Case Report

Solitary Renal Impairment in a 68-Year-Old Patient Caused by an α- Fibrinogen Amyloidosis

Monika Beliančinová1,2, Patrícia Kleinová1,2*, Matej Vnučák1,2, Karol Graňák1,2, Jana Kršiaková3, Patrik Flódr4, Marián Mokáň2, Ivana Dedinská1,2

1Transplant Centre, University Hospital Martin, Kollárova 2, 036 01 Martin, Slovakia

2Department of Internal Medicine, University Hospital Martin, Jessenius Medical Faculty, Comenius University, 036 01 Martin, Slovakia

3Department of Genetics, University Hospital Martin, Kollárova 2, 036 01 Martin, Slovakia

4Department of Clinical and Molecular Pathology, Faculty of Medicine, Palacký University Olomouc, 779 00 Olomouc, Czech Republic

*Corresponding Author: Patrícia Kleinová, Transplant Centre, University Hospital Martin, Department of Internal Medicine, Jessenius Medical Faculty, Comenius University, Kollárova 2, 036 01 Martin, Slovakia.

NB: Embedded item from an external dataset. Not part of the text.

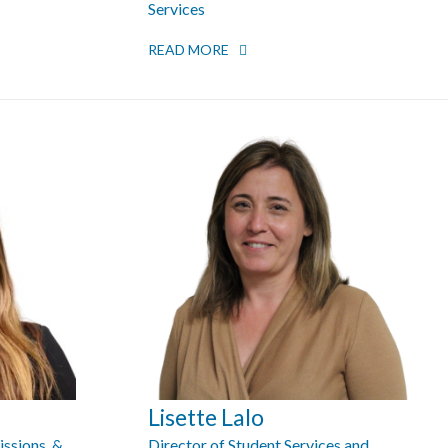
Services
READ MORE
Lisette Lalo
issions, &
Director of Student Services and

Received Date: 20 April 2023

Accepted Date: 24 April 2023

Published Date: 26 April 2023

Citation: Beliančinová M, Kleinová P, Vnučák M, Graňák K, Kršiaková J, et al. (2023) Solitary Renal Impairment in a 68-YearOld Patient Caused by an α- Fibrinogen Amyloidosis. Ann Case Report 8: 1279. https://doi.org/10.29011/2574-7754.101279

Abstract

Amyloidosis represents a spectrum of serious diseases characterized by the deposition of excessive deposits of incorrectly confirmed proteins (amyloid structures) in extracellular spaces. Deposits tend to be only in one organ or the entire organ system. This disease can lead from minor organ damage to life-threatening conditions and death within a relatively short period. Currently, the most widely used diagnostic method for the diagnosis of amyloidosis is mass spectrophotometry and proteomic analysis, with the help of which it is possible to identify the type of amyloid and determine an adequate therapeutic procedure. We present a patient with fully developed nephrotic syndrome and a decline in kidney function. In addition, α-fibrinogen amyloidosis was confirmed based on proteomic analysis of a kidney biopsy sample.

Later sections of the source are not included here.